──────── Provided information
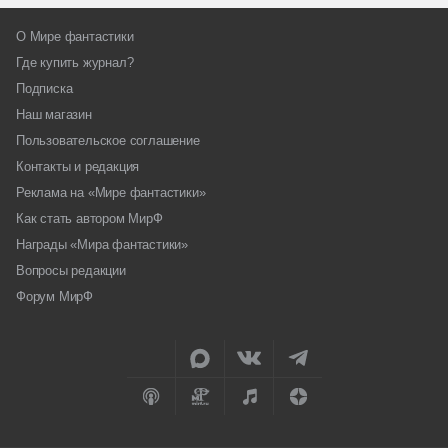
О Мире фантастики
Где купить журнал?
Подписка
Наш магазин
Пользовательское соглашение
Контакты и редакция
Реклама на «Мире фантастики»
Как стать автором МирФ
Награды «Мира фантастики»
Вопросы редакции
Форум МирФ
────────────────
• [Exercise]:
The listing is to be repeated word for word, with all pictures omitted.

• [Solution for this task]:
О Мире фантастики
Где купить журнал?
Подписка
Наш магазин
Пользовательское соглашение
Контакты и редакция
Реклама на «Мире фантастики»
Как стать автором МирФ
Награды «Мира фантастики»
Вопросы редакции
Форум МирФ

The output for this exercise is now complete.